Bacteriophage therapy, the use of bacteriophages to treat infection, was used extensively in the former Soviet Union throughout the twentieth century, not least because the antibiotics that were adopted widely across the western world were difficult to access in the Russian States.  Nevertheless, phage therapy enjoyed a moment of Hollywood glamour in 1961 when newspapers reported that film star Elizabeth Taylor was treated for pneumonia using a staphylococcus bacteriophage lysate1.

Bacteriophages, or phages for short, are viruses that specifically infect bacteria. Composed of nucleic acid within a protein structure, phages force their host bacteria to produce viral rather than bacterial components.  New phages assemble within the bacterial cells and those that rupture the host are known as lytic phages. The observable effect of lytic phages was first reported in 1896 by a British bacteriologist, Ernest Hankin, who found that an agent which lysed Vibrio cholerae could pass through bacterial filters2.

French scientist, Felix d’Herelle, is credited with being the first to develop phage therapy and achieved success in 1919 when he stopped a typhoid outbreak in chickens using a phage isolated from a faecal sample of a typhoid-infected chicken. He also trialled phage therapy in humans, treating a child with dysentery with a phage isolated from another patient with dysentery, having first tested it on himself.
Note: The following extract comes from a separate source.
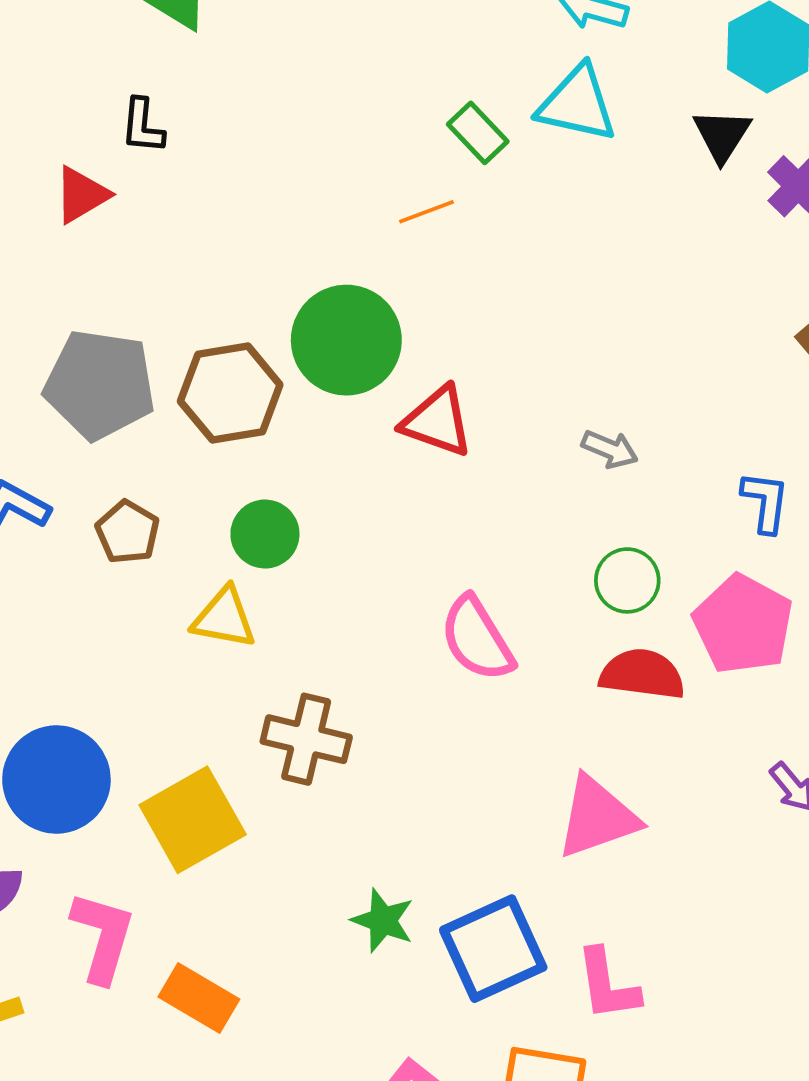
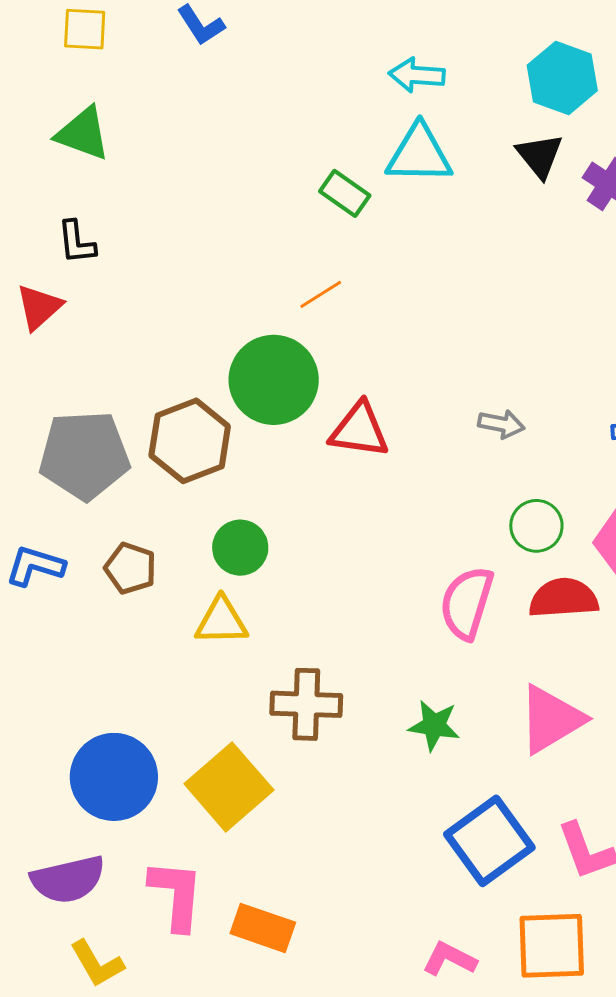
orange line: (426, 212) -> (321, 294), moved
pink semicircle: (477, 639) -> (467, 603), moved, turned 60
green star: (383, 920) -> (434, 725), moved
There has been a general public aversion in the western world to the concept of using viruses to treat bacterial infections, but the growing crisis of antimicrobial resistance  means there are increasing medical and economic reasons to reconsider phages. Numerous research groups are re-evaluating the clinical use of phages and more than ever are considering their value for wider applications. Recent examples include the use of phages to reduce the level of salmonella in swine slurry3, the inactivation of Listeria monocytogenes on a cured dried meat product4, and the impact of phages on biofilms5.

Phages are still commonly used as epidemiological tools to investigate outbreaks of infection. By the1960’s many public health and hospital laboratories in the United Kingdom had adopted phage typing for the characterisation of coagulase positive staphylococci6.  Routine phage typing methods for Salmonella, Shigella and other genera quickly followed. However phage-typing techniques in reference and specialist microbiology are slowly being superseded by whole genome sequencing technologies7.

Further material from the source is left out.